# Important terms used in Analysis of Social Media

From Cohen Courses

Jump to navigationJump to searchBelow are some key concepts discussed in Social Media Analysis 10-802 in Spring 2010

- adjacency matrix
- An N-by-N matrix A encoding an N-node graph, where a(i,j)=1 if nodes i and j are connected. See the Class Meeting for 10-802 01/28/2010

- associative sorting
- The tendency of "actors" in a social network to form links based on common properties (e.g., friendships between people of common age). The opposite is disassociative sorting. See the Class Meeting for 10-802 01/28/2010

- association network
- A graph with two types of nodes, one corresponding to "actors" (usually people) and one corresponding to organizations (e.g., clubs, neighborhoods, workplaces, etc). See the Class Meeting for 10-802 01/28/2010

- block diagonal matrix
- A matrix that can be decomposed into (sometimes approximately) uniformly dense blocks - equivalently, the adjacency matrix for a stochastic blockmodel graph. See the Class Meeting for 10-802 02/04/2010

- block matrix
- A matrix that can be decomposed into (sometimes approximately) uniformly dense blocks all of which span the diagonal - equivalently, the adjacency matrix for a stochastic blockmodel graph where all links between block i,j for i!=j have the same probability. See the Class Meeting for 10-802 02/04/2010

- Barbosi-Albert random graph
- A random graph model in which nodes are added one by one, and attached to previous nodes stochastically, in a way that prefers links to nodes with higher degree. These graphs have scale-free degree distribution and small diameter. See the Class Meeting for 10-802 01/26/2010

- betweenness of a node or edge in a graph
- Intuitively actors or edges between actors that are involved in many paths in a social network may have different roles than others (e.g., some role involved in communication or coordination). There are a number of proposed measures of betweenness. See the Class Meeting for 10-802 01/28/2010

- centrality of a node in a graph
- Intuitively actors that are central in a social network may have different roles than others (e.g., some sort of leadership role). There are a number of proposed measures of centrality. See the Class Meeting for 10-802 01/28/2010

- degree of a node in a graph
- The number of neighbors of a node. The distribution of node degrees is one high-level statistic of a graph that is frequently analyzed. See the Class Meeting for 10-802 01/26/2010.

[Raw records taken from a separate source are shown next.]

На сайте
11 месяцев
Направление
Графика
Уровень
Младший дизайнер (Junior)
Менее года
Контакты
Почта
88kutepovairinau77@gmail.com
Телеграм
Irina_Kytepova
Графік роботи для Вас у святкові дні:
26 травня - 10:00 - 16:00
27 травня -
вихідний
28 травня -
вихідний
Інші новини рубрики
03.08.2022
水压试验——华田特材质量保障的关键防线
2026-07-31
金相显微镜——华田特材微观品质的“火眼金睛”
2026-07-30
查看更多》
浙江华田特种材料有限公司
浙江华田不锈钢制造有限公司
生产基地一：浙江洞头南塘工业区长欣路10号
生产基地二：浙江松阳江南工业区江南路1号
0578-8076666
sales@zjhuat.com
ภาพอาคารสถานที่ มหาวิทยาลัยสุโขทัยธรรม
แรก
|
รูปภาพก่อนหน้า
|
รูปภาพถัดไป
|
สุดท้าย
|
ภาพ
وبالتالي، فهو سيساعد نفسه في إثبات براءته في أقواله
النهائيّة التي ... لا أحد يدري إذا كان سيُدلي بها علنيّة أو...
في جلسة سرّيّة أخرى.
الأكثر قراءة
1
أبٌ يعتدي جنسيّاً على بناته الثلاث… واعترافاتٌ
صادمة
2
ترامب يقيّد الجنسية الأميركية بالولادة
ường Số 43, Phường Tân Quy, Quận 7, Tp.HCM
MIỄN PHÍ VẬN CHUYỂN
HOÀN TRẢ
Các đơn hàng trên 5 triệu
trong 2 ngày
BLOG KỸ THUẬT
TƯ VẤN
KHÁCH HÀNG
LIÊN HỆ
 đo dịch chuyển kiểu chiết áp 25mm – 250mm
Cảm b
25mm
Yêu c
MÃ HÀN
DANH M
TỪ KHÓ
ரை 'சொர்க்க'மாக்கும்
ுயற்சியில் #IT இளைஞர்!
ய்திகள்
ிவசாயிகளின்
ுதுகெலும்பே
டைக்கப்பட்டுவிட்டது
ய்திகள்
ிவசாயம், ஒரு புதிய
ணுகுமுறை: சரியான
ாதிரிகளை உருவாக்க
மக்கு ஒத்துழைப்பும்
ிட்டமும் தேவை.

- degree matrix for a graph
- An N-by-N matrix encoding the degree of each node in an N-node graph, where d(i,i) is the degree of node i, and d(i,j)=0 for i!=j. See the Class Meeting for 10-802 02/04/2010

- diameter of a graph
- The maximum length over all pairs of nodes u,v of the shortest path between u and v. Diameter, and variants like mean diameter, is a high-level statistic of a graph that is frequently analyzed. See the Class Meeting for 10-802 01/26/2010

- eigenvector of a matrix
- If W is N-by-N matrix, an eigenvector is a vector v such that Wv=cv, where c is a constant (the eigenvalue of v). See the Class Meeting for 10-802 02/04/2010

- Erdos-Renyi random graph
- A random graph model in pairs of nodes are linked independently according to a Bernoulli. These graphs usually have degree distributions that are binomially distributed, and small degree. See the Class Meeting for 10-802 01/26/2010

- giant connected component of a graph
- Many graphs, including most natural graphs and most random graph models, will have one large connected component (rather than say two or three). This is usually called the giant connected component. See the Class Meeting for 10-802 01/26/2010

- group cohesiveness in graphs
- This refers to a high degree of homophily in a portion of a graph, presumably one corresponding to a meaningful subgroup or subcommunity in the graph. See the Class Meeting for 10-802 01/28/2010

- homophily in graphs
- The tendency for two nodes u,v connected to a third node w to be connected to each other. See the Class Meeting for 10-802 01/26/2010

- Laplacian of a graph
- The matrix D-A, where D is the degree matrix of the graph and A the adjacency matrix. This matrix is important in spectral clustering. There are some important variants of this - for instance the normalized Laplacian is the matrix I-W where W is the weighted adjacency matrix. See the Class Meeting for 10-802 02/04/2010

- Lexicon
- A list of words with semantic or other (linguistic?) information about them. E.g. WordNet, the Pitt/OpinionFinder subjectivity lexicon, [dictionary.com dictionary.com], etc.

- private state
- In sentiment analysis, a private state of a person is a state that can't be verified by anyone else. Subjective statements are defined to be statements about private state. See the Class Meeting for 10-802 01/19/2010

- semantic orientation
- In sentiment analysis, a document (or word, or phrase, or ...) has a positive orientation if it is primarily favorable (about some "target") and a negative orientation if it is primarily unfavorable. Semantic orientation is also sometimes called "polarity". See the Class Meeting for 10-802 01/14/2010

- small world effect in graphs
- An informal name given to tendency for natural graphs to have relatively small diameter. See the Class Meeting for 10-802 01/26/2010

- spatial segregation models
- A class of models that analyze the tendency of strongly homogenous spatial neighborhoods to develop from relatively weak local preferences for spatial homogeneity. See the Class Meeting for 10-802 01/26/2010

- stochastic blockmodel
- A random graph model in which there are k "blocks", and links between each pair of blocks i,j are determined by a Bernoulli random variable. See the Class Meeting for 10-802 01/28/2010

- triadic closure
- The tendency of social networks to develop homophily over time. See the Class Meeting for 10-802 01/28/2010

- Watts-Strogatz random graph
- A random graph in which nodes are arranged in a lattice (often a 1-D lattice shaped like a ring) with nearby nodes connected in a regular pattern, and distance nodes connected randomly. See the Class Meeting for 10-802 01/26/2010

- social bookmarking
- Social bookmarking is a method for internet users to share and organize common bookmarks. Websites like delicious.com provide a bookmarking system.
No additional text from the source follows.